Project Management Skills

5 PROJECT MANAGEMENT SKILLS THAT COULD TRANSFORM YOUR WORK

Project management skills are a truly valuable asset to have. Whether you’re running your own business, looking to change lanes in your career, or trying to develop the value you add to your job role. Project management is a huge part of being an effective force at work and the skills required are invaluable.

The same principles apply no matter what project you have at hand. It might be pulling together a marketing campaign or planning an office move.   Launching a new service or making any kind of organisational change. Where there is a project, there should be good project management.

You can learn these tenets through a specialist training provider like STL. Good skills in this area can help you get the deals you want, effect the change you need to and get ahead of the competition. They are certainly skills worth learning.

You may think that you already know the basics of project management. Create a stakeholder map, set a budget, create a Gantt chart and you’re set, right? But there are some essential skills which are often overlooked which can make or break a project. Get these small touches right, and you’re likely to be a success.

1.Brush Up Your Communication Skills

Having brilliant communication skills is something that can be considered essential for the effective management of any project, big or small. You must be able to both understand what other people’s expectations are and know how to manage them. You must also be able to make your own aims clear.

This is harder than it may look. Project Managers who operate well have great talent in understanding others and making themselves understood in turn. They can adapt their communication style for a wide range of audiences. From fellow team members to demanding clients or hard-to-handle stakeholders.  They have the ability to keep things running smoothly, even when faced with conflicting demands or unworkable deadlines.

The skill is hugely important because it helps to address any concerns early on in the project, before they spiral and cause further issues. There is also much better feeling from everyone when they feel kept in the loop about developments.  They may be able to offer insight and contribute more when they understand the current status of the project and any challenges encountered along the way. 

2. Streamline Processes With The Right Tools

A lot of your time as a Project Manager can be swallowed up by keeping people informed. Last minute changes occur on every project, however well planned. Even with the best time management techniques, you aren’t going to have the capability to address every question about progress.

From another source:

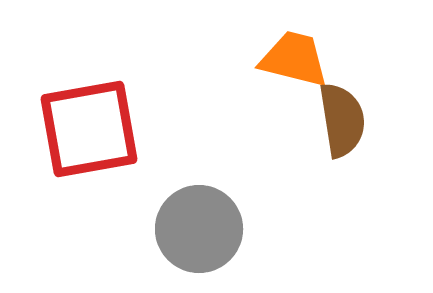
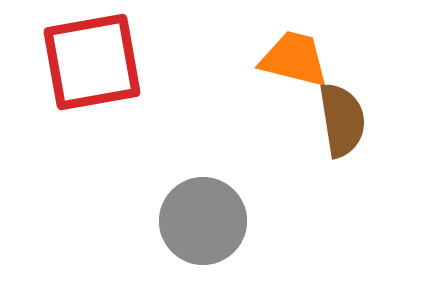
red square: moved 3 px right, 67 px up
gray circle: moved 4 px right, 8 px up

Using a project management software system will allow you to keep multiple stakeholders up to date and generate automated reporting structures to keep people informed. There are specific add on tools that can track things such as Health and Safety which can prevent hazards, report any incidents, generate risk analysis reports and more.

The right tools will create transparency at every stage of the process.  They need to be smart enough to integrate with other tools such as DocuSign which allows relevant figures to sign contracts digitally, thus speeding up administration processes and minimising avoidable delays.

Equally, tracking and monitoring budget spend is practically impossible without the right tools. From the tendering  process through to project close out, you need a good grasp on costs. Even if invoices and accounting are handled by separate departments. 

3. Make Sure You’re On The Same Page With Suppliers 

You’re only as good as the other professionals you choose to work with.  It is therefore important to take care in selecting suppliers and getting them on board with the aims and projected achievements of the project from the outset.

They don’t just need to understand the milestones and their own part in operations. They need to understand the context, how their work ties in with that of other suppliers and ultimately, the overarching vision for the project. Missing this vital step out can result in miscommunication, missed opportunities and a less than ideal end result.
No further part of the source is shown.